Stored data entries:

-- -- --

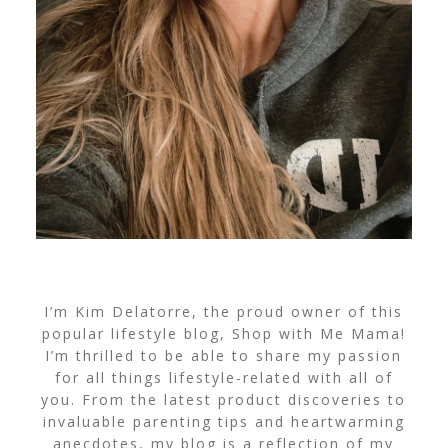
I’m Kim Delatorre, the proud owner of this
popular lifestyle blog, Shop with Me Mama!
I’m thrilled to be able to share my passion
for all things lifestyle-related with all of
you. From the latest product discoveries to
invaluable parenting tips and heartwarming
anecdotes, my blog is a reflection of my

-- -- --

What is needed is an exact repeat of the records, with every picture left out.

I’m Kim Delatorre, the proud owner of this
popular lifestyle blog, Shop with Me Mama!
I’m thrilled to be able to share my passion
for all things lifestyle-related with all of
you. From the latest product discoveries to
invaluable parenting tips and heartwarming
anecdotes, my blog is a reflection of my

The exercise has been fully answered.